Fafner, el Dragón Rojo: cuando Julio Cortázar se enamoró de una Kombi
"La poesía, como siempre, se mostró puntual." — Julio Cortázar
Hay personas que ven un vehículo. Y hay personas que ven un alma.
Julio Cortázar pertenecía al segundo grupo.
El primer encuentro
Fue en París, subiendo la Rue Cabrone. La traían fresquita de un garage — una Kombi VW roja, recién llegada al mundo. Cortázar la vio de frente y algo hizo clic en su cabeza de escritor loco y lúcido.
No era un auto. Era un dragón.
No cualquier dragón — Fafner, el guardián del tesoro de los Nibelungos. Grande, roja, con ojos bajos y encendidos, un aire entre retobado y entrador. El mismo impulso que siempre lo llevó a defender a los que el orden establecido llama monstruos.
En dos o tres horas ya eran amigos. Le dijo claramente que para él dejaba de llamarse Volkswagen. Y cuando fue al garage a instalarle la placa definitiva y vio al mecánico pegándole una F en la cola — F de Francia, claro, no de Fafner — el Dragón lo supo. Y de vuelta demostró su alegría subiéndose parcialmente a la acera, con particular espanto de una señora cargada de hortalizas.
La poesía, como siempre, se mostró puntual.
La gran aventura: Los Autonautas de la Cosmopista
Corría mayo de 1982. Cortázar tenía 67 años y una idea tan genial como disparatada.

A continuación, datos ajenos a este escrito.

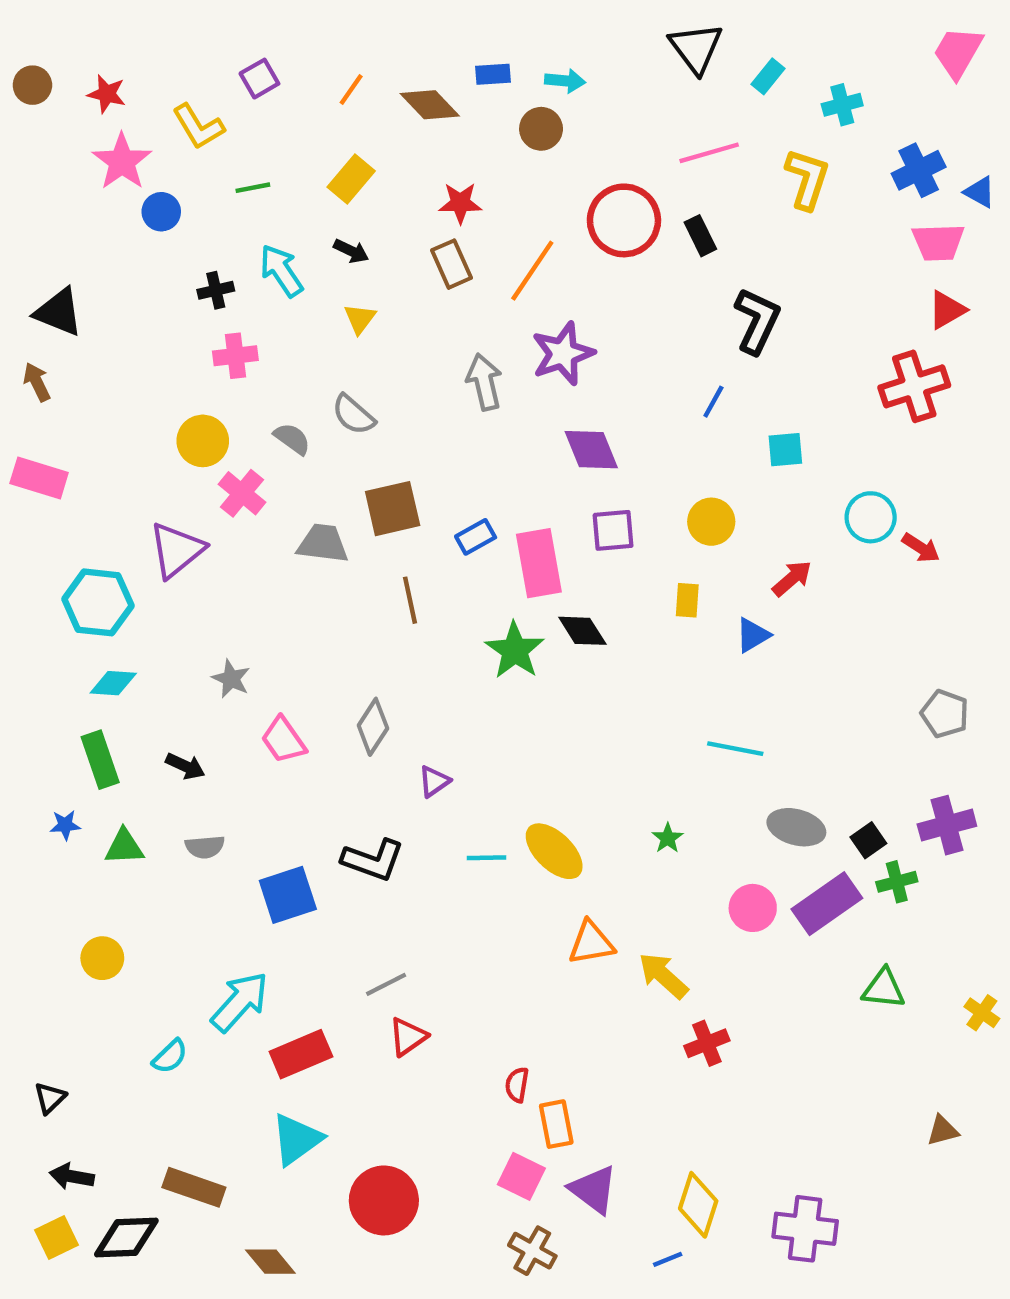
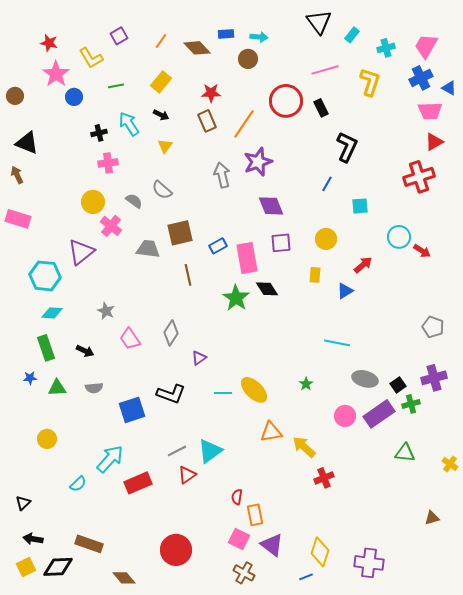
pink trapezoid: (958, 52) -> (426, 46), moved
brown circle: (32, 85) -> (15, 96), moved
cyan triangle: (297, 1139) -> (210, 451), moved

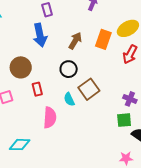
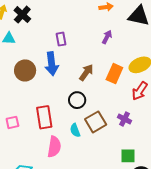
brown circle: (21, 67) -> (25, 70), moved
red rectangle: (37, 89) -> (44, 117), size x1.6
purple cross: (130, 99) -> (124, 119), moved

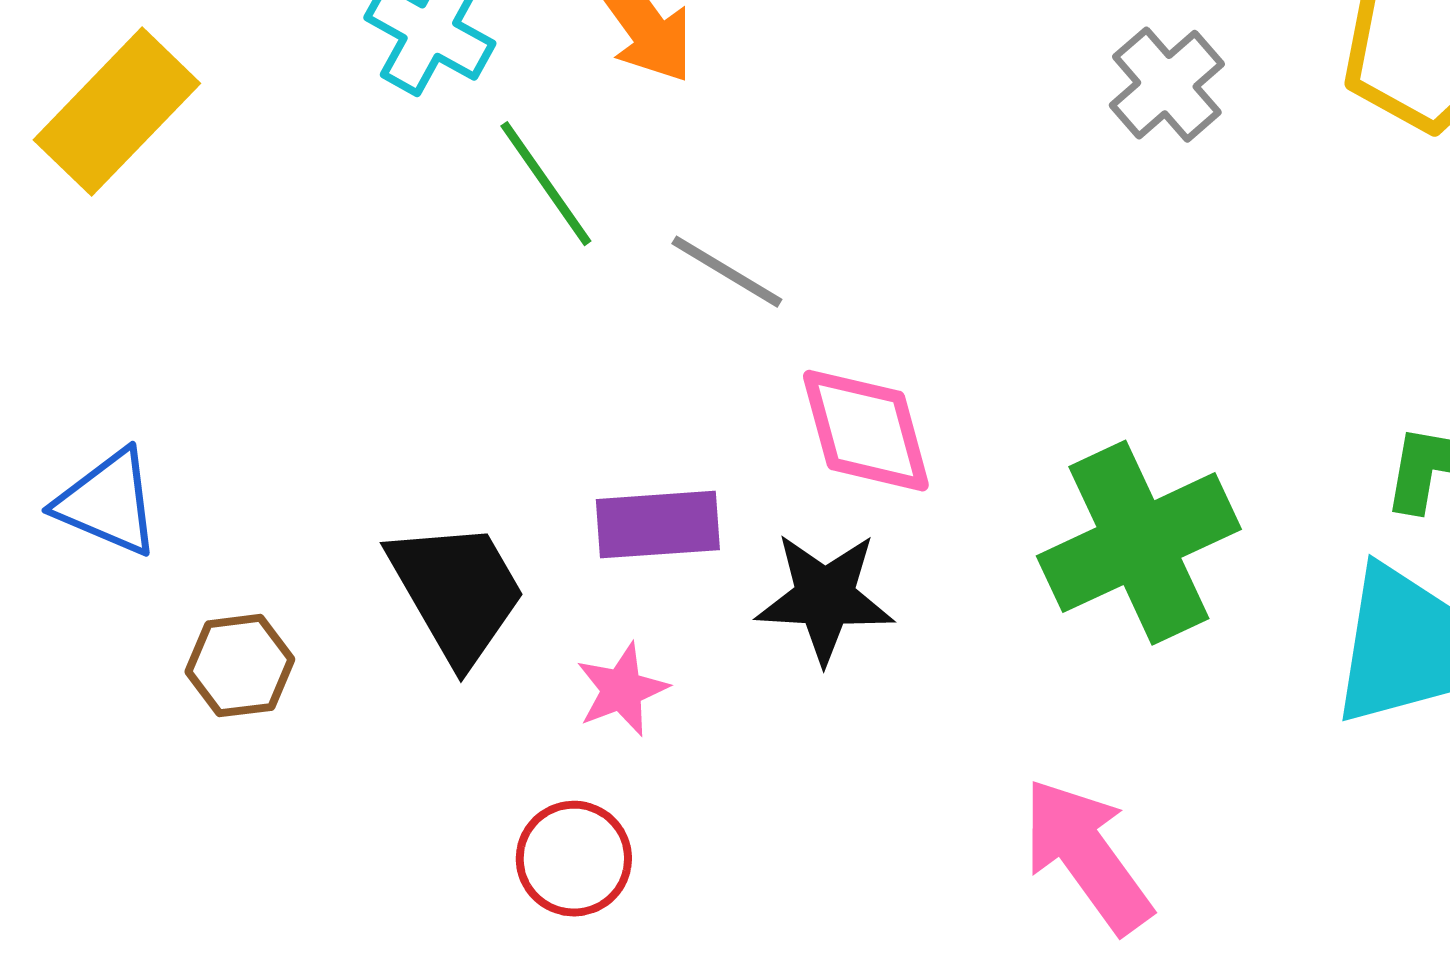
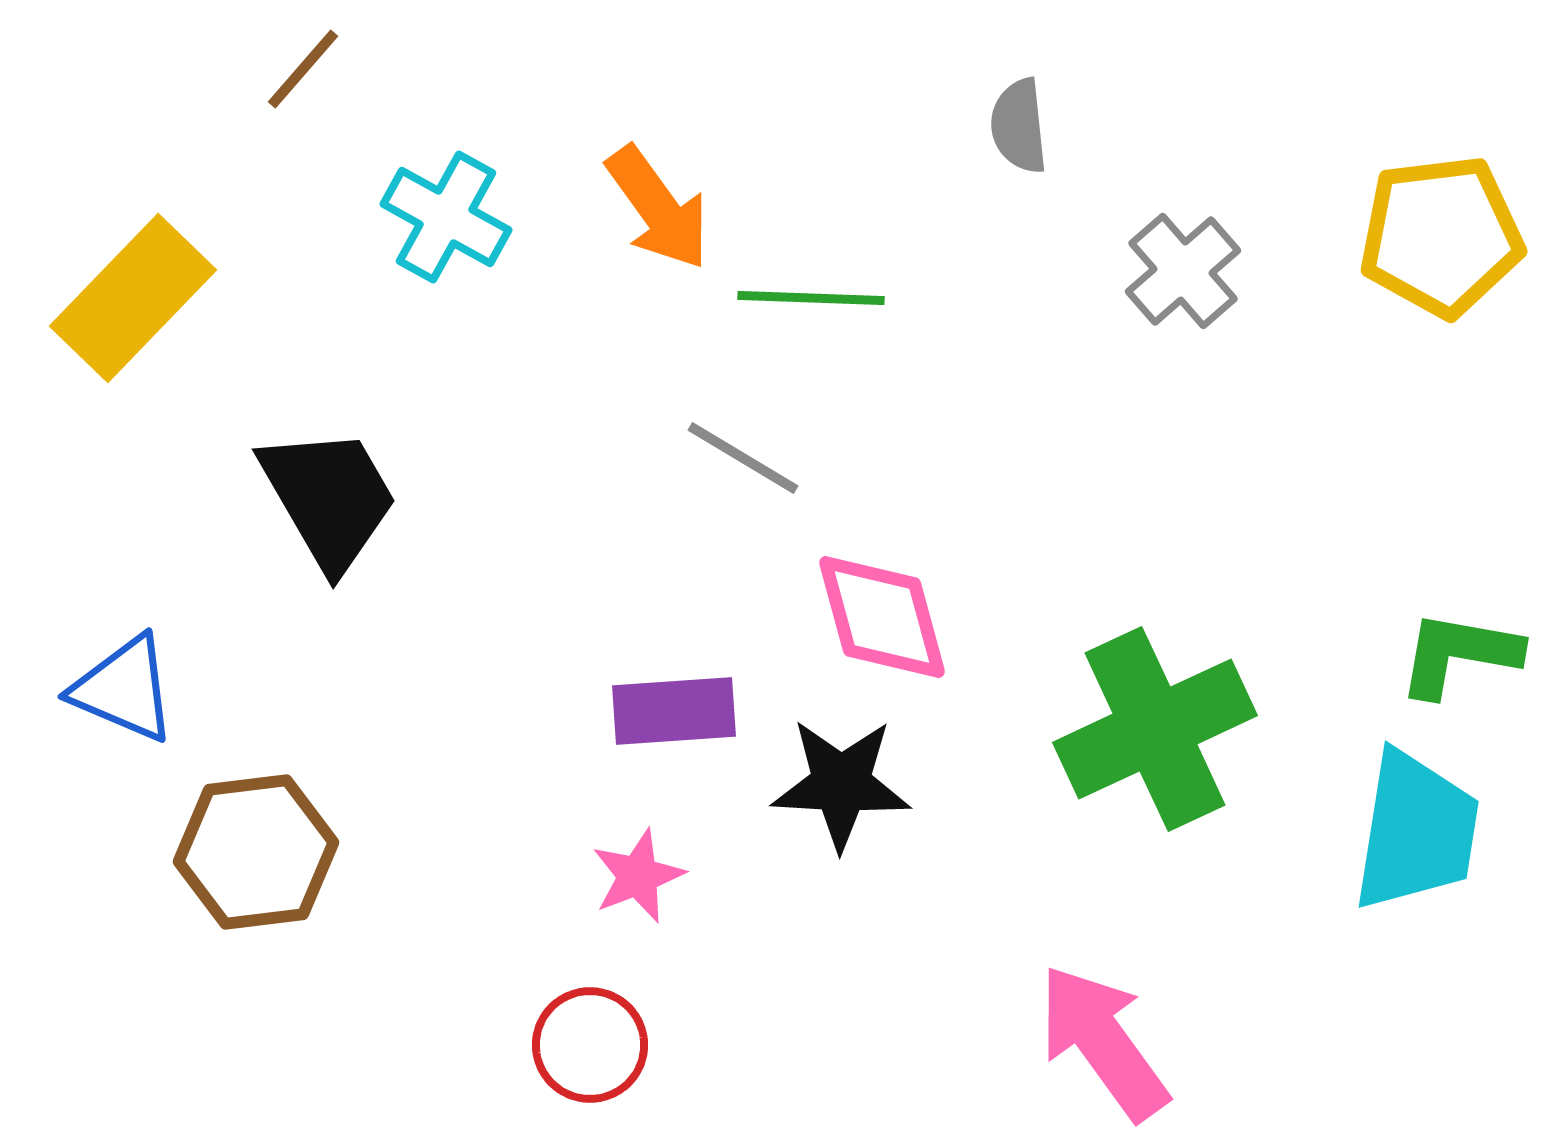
green line: (546, 184) -> (811, 298), moved, turned -53
black trapezoid: (457, 592) -> (329, 498), moved
brown hexagon: (240, 666) -> (256, 852), size x1.5

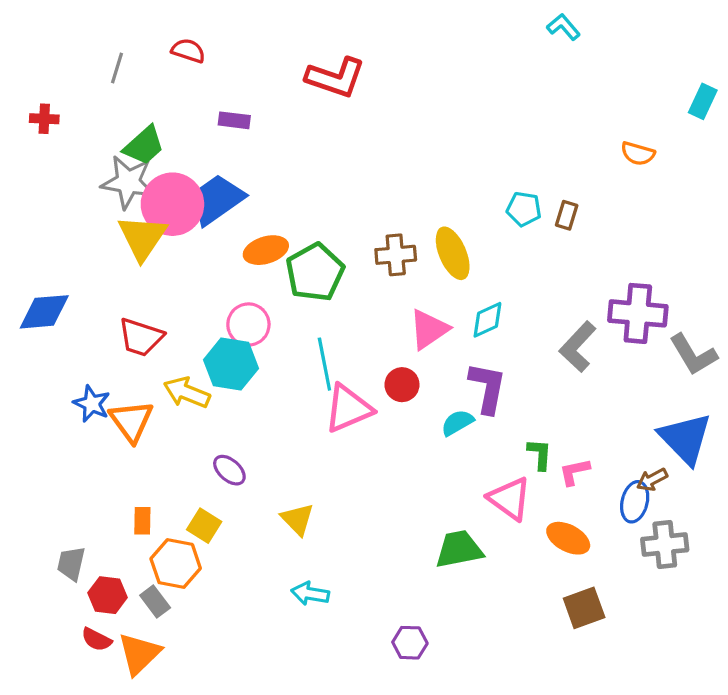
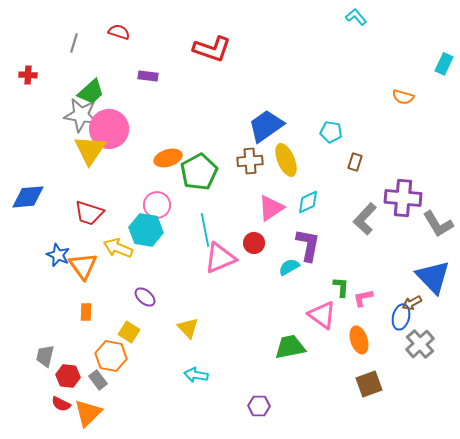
blue trapezoid: (217, 199) -> (266, 126), moved
brown rectangle: (567, 215) -> (355, 162), moved
orange rectangle: (142, 521) -> (86, 312), moved
orange ellipse: (568, 538) -> (359, 340), turned 44
gray cross: (665, 545) -> (420, 344), turned -36

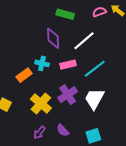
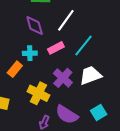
white trapezoid: (94, 99) -> (90, 75), turned 55
purple semicircle: (63, 130) -> (67, 115), size x1.6

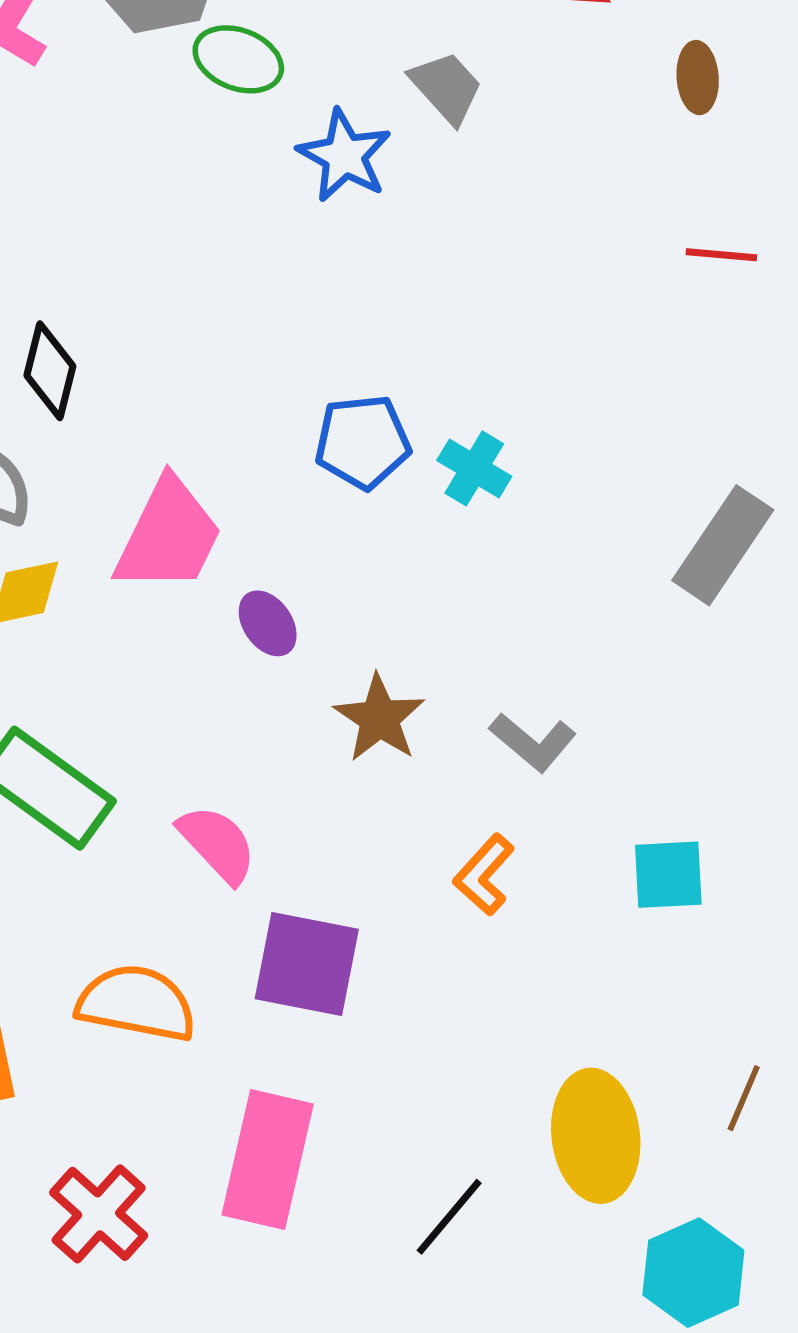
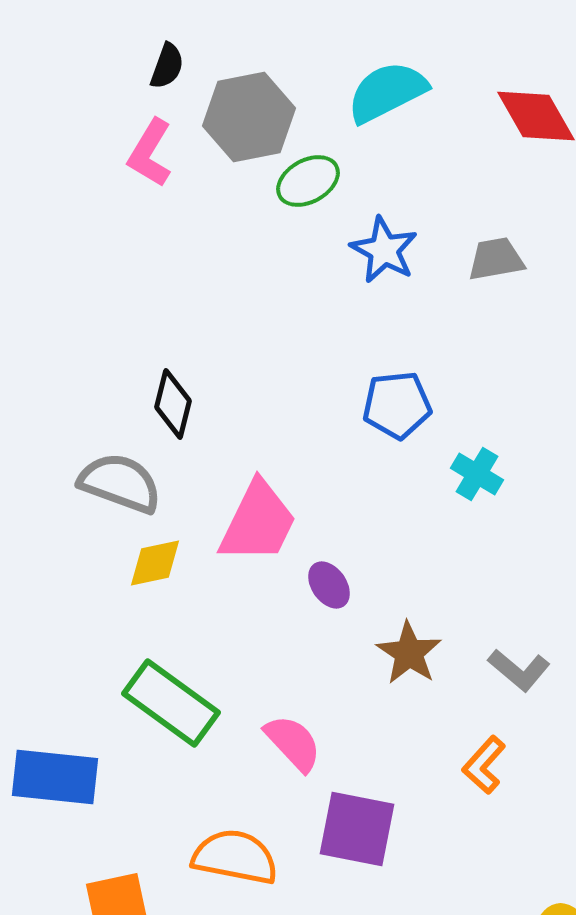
green ellipse: (238, 59) -> (308, 181), turned -50
gray trapezoid: (446, 87) -> (496, 259), moved, turned -58
blue pentagon: (363, 442) -> (397, 405), moved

Junto a su compañera Carol Dunlop — la Osita y el Lobo, como se llamaban entre ellos — decidieron recorrer los 800 kilómetros que separan París de Marsella por la autopista del sur. Sin salir nunca de ella. Deteniéndose en cada parking, dos por día, pasando la mañana en uno y la tarde y la noche en el siguiente.
65 paraderos. 33 días. Una Kombi roja llamada Fafner.
No iban rápido. Iban despacio, deliberadamente despacio, en un mundo que ya entonces se obsesionaba con la velocidad. Era un acto subversivo — el mágico ejercicio de la libertad de dos encantadores lunáticos.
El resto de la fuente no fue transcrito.